From a human biological perspective, there is evidence that we absorb the emotions of the mothers who carry us, not to mention the elements present in our physiological in-utero environment that houses us during the nine months of gestation. If our mother sustains intense stress or trauma of any sort during that time, the energetic imprint of that experience is often stamped our soul, regardless of not being old enough to breathe on our own or consciously understand what we may have vicariously experienced. It is said that the first trauma a person experiences is childbirth, although no one has ever reported a memory of traveling through the birth canal. From the aspect of ancestral trauma, our soul may have incarnated to help heal the pain of those who came before us. In essence, then, in one way or another we pursue feeling whole again throughout the rest of our life. We strive to fit, overcome challenges, feel at peace, and simply feel acknowledged and recognized as the person and soul we truly are. We want to feel whole once more.
You may have heard me tell this story before, but it feels important to share again. Years ago at the end of a long day, my last client asked me what I thought all humans were here to do during their lifetime. Without hesitating, I responded, “To find their truth and keep it.” Essentially, this is the crux of nearly all challenges of the human condition. We just want to feel at peace with who we are, without anyone judging, criticizing, dishonoring or harming us in any way and we want to feel whole, not broken from the many challenges of we experience throughout life. We go to great lengths to be ourselves in whatever way that feels aligned with our inner self, but often the human condition ensures we must go through an eternal obstacle of life to get there.

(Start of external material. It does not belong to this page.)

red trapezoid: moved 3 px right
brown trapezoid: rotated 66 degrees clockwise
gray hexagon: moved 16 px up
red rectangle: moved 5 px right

From the moment we are born, something is taken away from us. The warm safety of the womb no longer exists. The trial and error of parenting often leaves us feeling we haven’t been fully taken care of either physically or emotionally. With each dismissal, act of diminishing or any other kind of wound, a part of us chips off, leaving us feeling a lack of wholeness or alignment. Throughout our lives we either work to reclaim that part of us that was lost or we compensate for what is missing in one way or another. Every painful or discomforting memory we hold represents a time when a fragment formed, leaving us feel anything but complete or whole.
These chips, dents and dings collect as we move along our path of life—big or small.

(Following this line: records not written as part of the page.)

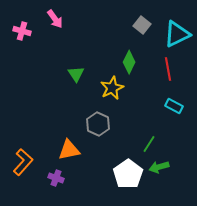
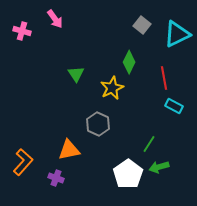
red line: moved 4 px left, 9 px down
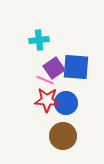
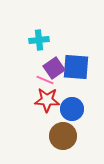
blue circle: moved 6 px right, 6 px down
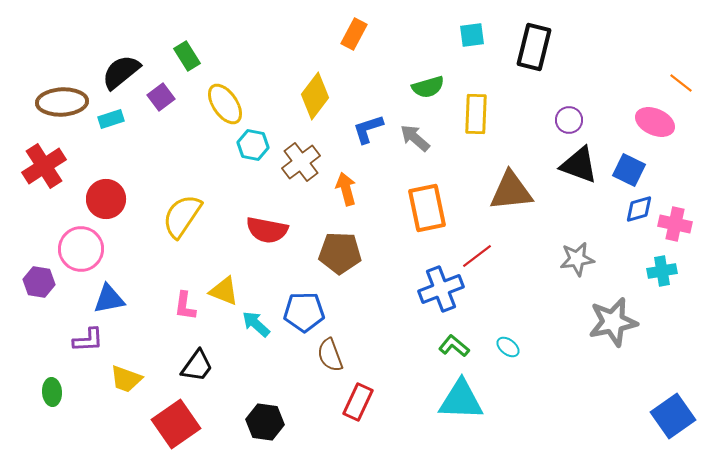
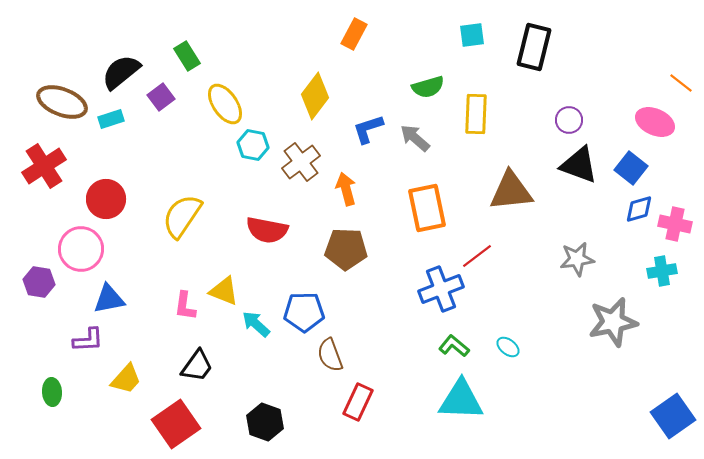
brown ellipse at (62, 102): rotated 24 degrees clockwise
blue square at (629, 170): moved 2 px right, 2 px up; rotated 12 degrees clockwise
brown pentagon at (340, 253): moved 6 px right, 4 px up
yellow trapezoid at (126, 379): rotated 68 degrees counterclockwise
black hexagon at (265, 422): rotated 12 degrees clockwise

If we know enough and are provided the option, we can heal along the way. Nevertheless, the opportunity to become fragmented is endless. This is both the reality and plight of the human condition.
As someone who has worked in mental health for nearly thirty-eight years (having started when I was just eighteen years old), and as a soul healing specialist—not to mention nearly fifty-six years of experience within my own human condition, I’ve seen a lot of pain, wounding and overall sense of feeling broken. I’ve often been told by others that they don’t know how I do what I do. My mother and oldest sister tried on more than one occasion to talk me out of becoming a psychologist. However, from early in my teenage years, I knew this way my soul’s destiny. I knew I was here to help others feel whole once more. Many would say this awareness came from watching my father’s life shatter in an accident when I was nine years old. This most certainly contributed. However, somehow, my soul knew I was supposed to dive deeply into both the human condition and the innermost self of others to weave back together the fractured lives that are presented in front of me. I have no regrets and I would do it all over again if it provided the same opportunity to watch the many people evolve that I already have.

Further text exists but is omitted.